**PROBLEM DETAILS:** Copy all the lines of the data that include the word "Отделения".

----------

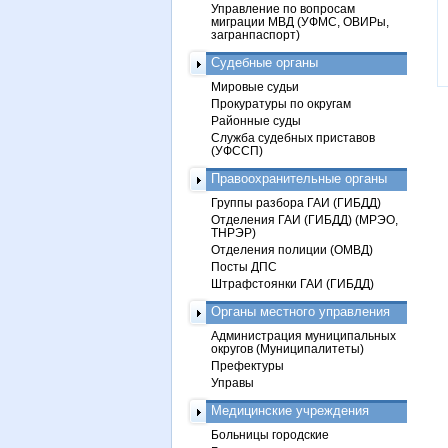
Управление по вопросам
миграции МВД (УФМС, ОВИРы,
загранпаспорт)
Судебные органы
Мировые судьи
Прокуратуры по округам
Районные суды
Служба судебных приставов
(УФССП)
Правоохранительные органы
Группы разбора ГАИ (ГИБДД)
Отделения ГАИ (ГИБДД) (МРЭО,
ТНРЭР)
Отделения полиции (ОМВД)
Посты ДПС
Штрафстоянки ГАИ (ГИБДД)
Органы местного управления
Администрация муниципальных
округов (Муниципалитеты)
Префектуры
Управы
Медицинские учреждения
Больницы городские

----------

**SOLUTION BELOW:**
Отделения ГАИ (ГИБДД) (МРЭО,
Отделения полиции (ОМВД)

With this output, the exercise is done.